__How to complete this task__. In the records below, find the line with "dont il a fait connaissance sur la plage." and the line with "Analyse-Cookies g". Print both exactly, along with every line between them, and no other line.

__Dataset content__.
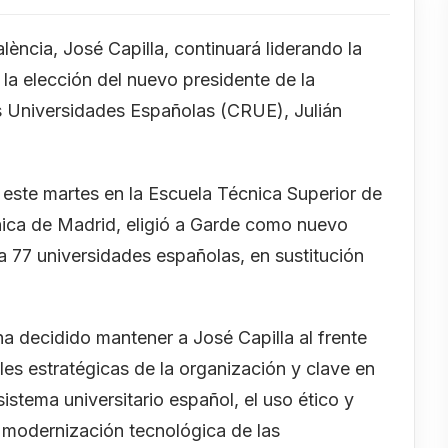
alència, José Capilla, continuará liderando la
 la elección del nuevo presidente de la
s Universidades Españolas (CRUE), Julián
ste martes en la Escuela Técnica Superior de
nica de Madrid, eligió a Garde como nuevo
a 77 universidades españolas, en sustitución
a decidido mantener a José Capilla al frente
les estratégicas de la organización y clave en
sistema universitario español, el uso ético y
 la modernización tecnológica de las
--
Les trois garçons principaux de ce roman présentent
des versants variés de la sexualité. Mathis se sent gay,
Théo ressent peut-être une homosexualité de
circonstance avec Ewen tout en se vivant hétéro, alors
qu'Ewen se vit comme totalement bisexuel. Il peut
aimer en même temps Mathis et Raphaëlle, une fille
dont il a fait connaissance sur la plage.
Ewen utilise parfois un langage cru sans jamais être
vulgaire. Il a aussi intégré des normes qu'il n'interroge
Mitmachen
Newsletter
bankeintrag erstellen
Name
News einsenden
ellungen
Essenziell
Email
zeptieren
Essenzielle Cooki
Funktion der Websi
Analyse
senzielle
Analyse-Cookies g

__Result of this exercise__.
dont il a fait connaissance sur la plage.
Ewen utilise parfois un langage cru sans jamais être
vulgaire. Il a aussi intégré des normes qu'il n'interroge
Mitmachen
Newsletter
bankeintrag erstellen
Name
News einsenden
ellungen
Essenziell
Email
zeptieren
Essenzielle Cooki
Funktion der Websi
Analyse
senzielle
Analyse-Cookies g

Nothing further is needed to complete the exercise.